El sacerdote se alza en el refinado altar, decorado con azulejos carmesíes y hecho de piedra caliza. Recita un canto en voz baja a cada paso mientras asciende, llega al módulo circular y lo besa antes de inclinarse por unos diez segundos, apoyando su frente en el mismo punto donde se postraron sus labios.
Los adeptos se mantienen callados, en un silencio absoluto. Detrás de cada uno de ellos yacen bolsas oscuras, algunas rodeadas de moscas y algunas otras retorciéndose desde dentro. Proceden a apoyar sus rodillas en el suelo, juntando sus manos en forma de rezo y deteniendo su respiración.
El del altar canta. Canta como un ángel, un ángel rindiéndole culto a su padre, a su dios. Su voz se eleva, rebota en cada uno de los rincones de la iglesia poco iluminada. La estatua que sostiene el altar parece regocijarse ante el canto y da permiso a que las luces se enciendan. Sus ojos se abren y el templo se tiñe de un rojo pálido. Los adeptos se ponen de pie y toman sus bolsas, colocándolas frente a ellos.

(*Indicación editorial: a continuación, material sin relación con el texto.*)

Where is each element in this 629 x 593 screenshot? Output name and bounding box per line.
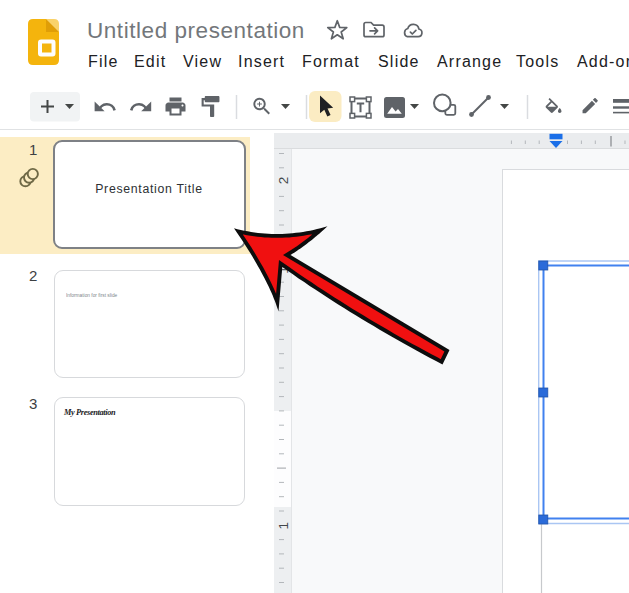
svg-text:2: 2 bbox=[276, 177, 291, 185]
svg-text:1: 1 bbox=[276, 522, 291, 530]
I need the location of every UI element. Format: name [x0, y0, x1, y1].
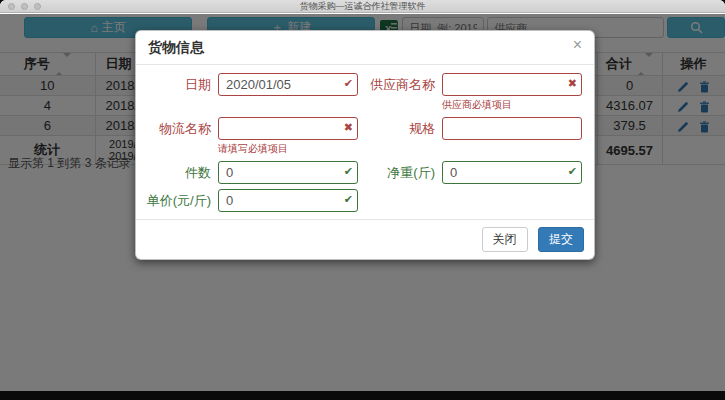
pieces-field-group: 件数 ✔	[146, 161, 360, 184]
supplier-input[interactable]	[442, 73, 582, 96]
weight-input[interactable]	[442, 161, 582, 184]
logistics-field-group: 物流名称 ✖ 请填写必填项目	[146, 117, 360, 156]
window-title: 货物采购—运诚合作社管理软件	[0, 0, 725, 13]
check-icon: ✔	[344, 165, 353, 178]
date-label: 日期	[146, 73, 218, 96]
close-icon[interactable]: ×	[573, 38, 582, 52]
modal-submit-button[interactable]: 提交	[538, 227, 584, 252]
modal-title: 货物信息	[148, 39, 204, 57]
modal-close-button[interactable]: 关闭	[482, 227, 528, 252]
close-window-button[interactable]	[8, 3, 15, 10]
titlebar: 货物采购—运诚合作社管理软件	[0, 0, 725, 13]
weight-field-group: 净重(斤) ✔	[370, 161, 584, 184]
supplier-field-group: 供应商名称 ✖ 供应商必填项目	[370, 73, 584, 112]
spec-label: 规格	[370, 117, 442, 140]
pieces-input[interactable]	[218, 161, 358, 184]
weight-label: 净重(斤)	[370, 161, 442, 184]
cargo-info-modal: 货物信息 × 日期 ✔ 供应商名称 ✖ 供应商必填项目	[135, 30, 595, 260]
check-icon: ✔	[568, 165, 577, 178]
price-field-group: 单价(元/斤) ✔	[146, 189, 360, 212]
cross-icon: ✖	[568, 77, 577, 90]
modal-body: 日期 ✔ 供应商名称 ✖ 供应商必填项目 物流名称	[136, 65, 594, 219]
date-input[interactable]	[218, 73, 358, 96]
app-window: 货物采购—运诚合作社管理软件 ⌂ 主页 ＋ 新建 X	[0, 0, 725, 391]
date-field-group: 日期 ✔	[146, 73, 360, 112]
cross-icon: ✖	[344, 121, 353, 134]
modal-header: 货物信息 ×	[136, 31, 594, 65]
logistics-validation-hint: 请填写必填项目	[218, 142, 358, 156]
minimize-window-button[interactable]	[21, 3, 28, 10]
price-label: 单价(元/斤)	[146, 189, 218, 212]
zoom-window-button[interactable]	[34, 3, 41, 10]
price-input[interactable]	[218, 189, 358, 212]
spec-field-group: 规格	[370, 117, 584, 156]
logistics-input[interactable]	[218, 117, 358, 140]
logistics-label: 物流名称	[146, 117, 218, 140]
spec-input[interactable]	[442, 117, 582, 140]
check-icon: ✔	[344, 77, 353, 90]
supplier-validation-hint: 供应商必填项目	[442, 98, 582, 112]
pieces-label: 件数	[146, 161, 218, 184]
traffic-lights	[8, 3, 41, 10]
check-icon: ✔	[344, 193, 353, 206]
supplier-label: 供应商名称	[370, 73, 442, 96]
modal-footer: 关闭 提交	[136, 219, 594, 259]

Un grupo de mujeres sale de una recamara detrás de la estatua; y un grupo de hombres sale desde una recámara en el lado contrario.

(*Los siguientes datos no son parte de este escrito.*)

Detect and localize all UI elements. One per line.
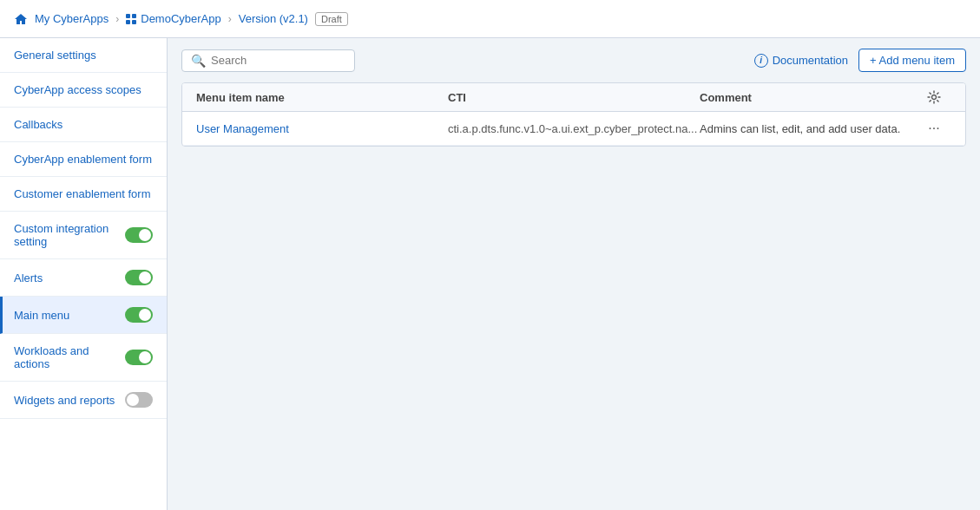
table-header: Menu item name CTI Comment — [182, 83, 965, 112]
info-icon: i — [754, 54, 768, 68]
sidebar-item-workloads-and-actions[interactable]: Workloads and actions — [0, 334, 167, 382]
app-grid-icon — [126, 14, 136, 24]
sidebar-item-label: Callbacks — [14, 118, 62, 131]
toggle-workloads-and-actions[interactable] — [125, 350, 153, 365]
documentation-label: Documentation — [773, 54, 848, 67]
sidebar-item-label: Widgets and reports — [14, 394, 115, 407]
draft-badge: Draft — [315, 12, 348, 26]
sidebar: General settingsCyberApp access scopesCa… — [0, 38, 168, 510]
add-menu-item-button[interactable]: + Add menu item — [858, 49, 966, 72]
col-name: Menu item name — [196, 91, 448, 104]
content-area: 🔍 i Documentation + Add menu item Menu i… — [168, 38, 980, 510]
sidebar-item-label: CyberApp access scopes — [14, 83, 141, 96]
sidebar-item-alerts[interactable]: Alerts — [0, 259, 167, 297]
sidebar-item-label: General settings — [14, 49, 96, 62]
sidebar-item-cyberapp-enablement-form[interactable]: CyberApp enablement form — [0, 142, 167, 177]
toolbar-right: i Documentation + Add menu item — [754, 49, 966, 72]
search-icon: 🔍 — [191, 54, 206, 68]
search-box[interactable]: 🔍 — [181, 49, 355, 72]
breadcrumb-app-label[interactable]: DemoCyberApp — [141, 12, 221, 25]
sidebar-item-callbacks[interactable]: Callbacks — [0, 108, 167, 142]
breadcrumb-app[interactable]: DemoCyberApp — [126, 12, 221, 25]
documentation-button[interactable]: i Documentation — [754, 54, 848, 68]
sidebar-item-cyberapp-access-scopes[interactable]: CyberApp access scopes — [0, 73, 167, 108]
sidebar-item-label: Main menu — [14, 309, 69, 322]
cell-comment: Admins can list, edit, and add user data… — [700, 122, 917, 135]
sidebar-item-main-menu[interactable]: Main menu — [0, 297, 167, 334]
sidebar-item-customer-enablement-form[interactable]: Customer enablement form — [0, 177, 167, 212]
toggle-main-menu[interactable] — [125, 307, 153, 323]
toggle-widgets-and-reports[interactable] — [125, 392, 153, 408]
cell-menu-name[interactable]: User Management — [196, 122, 448, 135]
sidebar-item-label: Custom integration setting — [14, 222, 125, 248]
row-more-button[interactable]: ··· — [917, 121, 951, 136]
sidebar-item-label: CyberApp enablement form — [14, 153, 152, 166]
table-settings-icon[interactable] — [917, 90, 951, 104]
sidebar-item-label: Alerts — [14, 271, 43, 284]
col-comment: Comment — [700, 91, 917, 104]
breadcrumb-sep-2: › — [228, 13, 232, 25]
top-bar: My CyberApps › DemoCyberApp › Version (v… — [0, 0, 980, 38]
sidebar-item-label: Workloads and actions — [14, 344, 125, 370]
svg-point-0 — [932, 95, 937, 100]
table-body: User Managementcti.a.p.dts.func.v1.0~a.u… — [182, 112, 965, 146]
toggle-custom-integration-setting[interactable] — [125, 227, 153, 243]
sidebar-item-general-settings[interactable]: General settings — [0, 38, 167, 73]
toggle-alerts[interactable] — [125, 270, 153, 285]
breadcrumb-version[interactable]: Version (v2.1) — [239, 12, 308, 25]
sidebar-item-label: Customer enablement form — [14, 187, 151, 200]
cell-cti: cti.a.p.dts.func.v1.0~a.ui.ext_p.cyber_p… — [448, 122, 700, 135]
sidebar-item-widgets-and-reports[interactable]: Widgets and reports — [0, 382, 167, 419]
search-input[interactable] — [211, 54, 345, 67]
breadcrumb-sep-1: › — [115, 13, 119, 25]
menu-items-table: Menu item name CTI Comment User Manageme… — [181, 82, 966, 147]
breadcrumb-home[interactable]: My CyberApps — [35, 12, 109, 25]
table-row: User Managementcti.a.p.dts.func.v1.0~a.u… — [182, 112, 965, 146]
sidebar-item-custom-integration-setting[interactable]: Custom integration setting — [0, 212, 167, 259]
col-cti: CTI — [448, 91, 700, 104]
home-icon — [14, 12, 28, 26]
main-layout: General settingsCyberApp access scopesCa… — [0, 38, 980, 510]
content-toolbar: 🔍 i Documentation + Add menu item — [168, 38, 980, 82]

Ambos conjuntos se muestran desnudos, con símbolos circulares insertados en su cuerpo y sangre cayendo desde aquellas heridas.
Un ser delgado, alto, con ojos cocidos y sin labios comienza a emerger frente al sacerdote. El río de sangre es atraído hacia el centro del altar, conformando un escroto que se desliza hacia el suelo protegiendo al ente. El esperma del escroto se desparrama a su alrededor una vez que llega al suelo y lo recubre con cariño en forma de una manta transparente. Su piernas escualidas comienzan su marcha errante, hasta alcanzar un pocillo de cristal y levantarlo del suelo, a la par que acompaña el canto del sacerdote y eleva el objeto entre sus manos, mostrándoselo a los adeptos.

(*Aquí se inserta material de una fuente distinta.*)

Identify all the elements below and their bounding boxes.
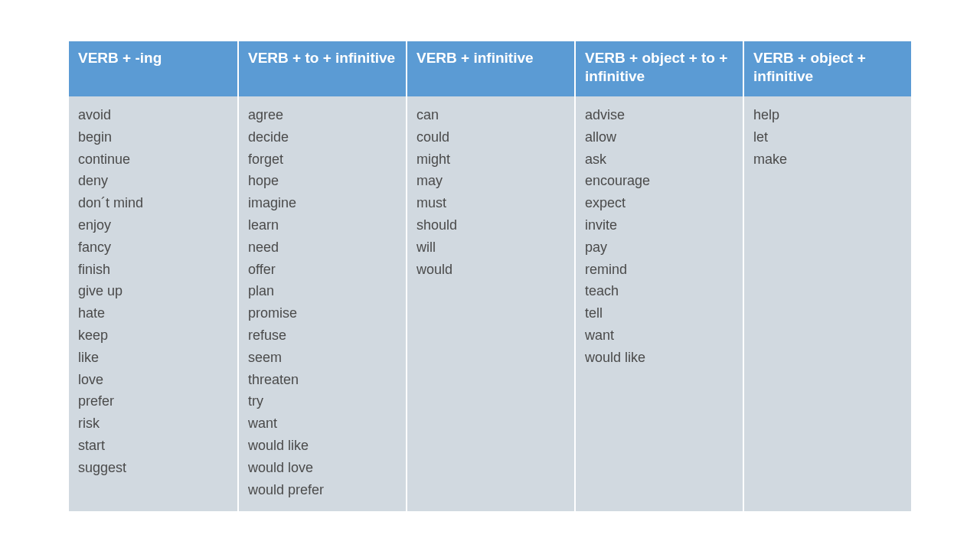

Se acerca primero al grupo de mujeres, susurrando el himno de la deidad, metiendo sus largos dedos para extraer sus ovarios y recostarlos sobre el pocillo. Luego, se va hacia el lado de los hombres, y con sus manos extrae sus testículos, recostándolos a un lado de los ovarios. Los adeptos rompen su silencio y exclaman el nombre de la figura, mientras esta coloca el pocillo entre sus piernas y suelta un chorro de líquido burbujeante desde un orificio que allí se encuentra.
Su vestido la lleva nuevamente hacia el altar y procede a dejar el pocillo frente al sacerdote. Éste, lo eleva hacia los adeptos, quienes alzan su canto al punto más alto. El hombre bebe la solución de un solo trago, el ente grita y levanta sus brazos, celebrando la acción. La figura se sumerge nuevamente en el altar, llevándose consigo el manto blanco que la viste.